-------- Data shown --------
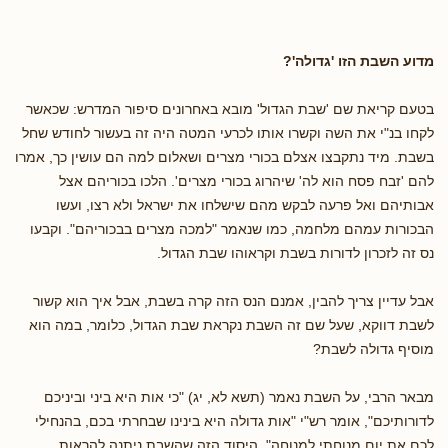
מדוע השבת הזו 'גדולה'?
בטעם קריאת שם 'שבת הגדול' מובא באחרונים סיפור המדרש: שכאשר
לקחו בנ"י את השה וקשרו אותו לכרעי המטה היה זה בעשור לחודש שחל
בשבת. מיד נתקבצו אצלם בכורי מצרים ושאלום למה הם עושין כך, אמרו
להם 'זבח פסח הוא לה' שיהרוג בכורי מצרים'. הלכו בכוריהם אצל
אבותיהם ואל פרעה לבקש מהם שישלחו את ישראל ולא רצו, ועשו
הבכורות עמהם מלחמה, כמו שנאמר "למכה מצרים בבכוריהם". וקבעו
נס זה לזכרון לדורות בשבת וקראוהו שבת הגדול.
אבל עדיין צריך להבין, אמנם הנס הזה קרה בשבת, אבל איך הוא קשור
לשבת דווקא, שעל שם זה השבת נקראת שבת הגדול, כלומר, במה הוא
מוסיף גדולה לשבת?
מבאר הרבי, על השבת נאמר (תשא לא, יג) "כי אות היא ביני וביניכם
לדורותיכם", אומר רש"י "אות גדולה היא בינינו שבחרתי בכם, בהנחילי
לכם את יום מנוחתי למנוחה". היסוד הזה שהשבת ניתנה להראות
--------
*What you are asked to do*
Every line between the start of the listing and the line containing "הבכורות עמהם מלחמה, כמו", both ends counted, needs to be printed exactly, minus the pictures.

*Exercise response*
מדוע השבת הזו 'גדולה'?
בטעם קריאת שם 'שבת הגדול' מובא באחרונים סיפור המדרש: שכאשר
לקחו בנ"י את השה וקשרו אותו לכרעי המטה היה זה בעשור לחודש שחל
בשבת. מיד נתקבצו אצלם בכורי מצרים ושאלום למה הם עושין כך, אמרו
להם 'זבח פסח הוא לה' שיהרוג בכורי מצרים'. הלכו בכוריהם אצל
אבותיהם ואל פרעה לבקש מהם שישלחו את ישראל ולא רצו, ועשו
הבכורות עמהם מלחמה, כמו שנאמר "למכה מצרים בבכוריהם". וקבעו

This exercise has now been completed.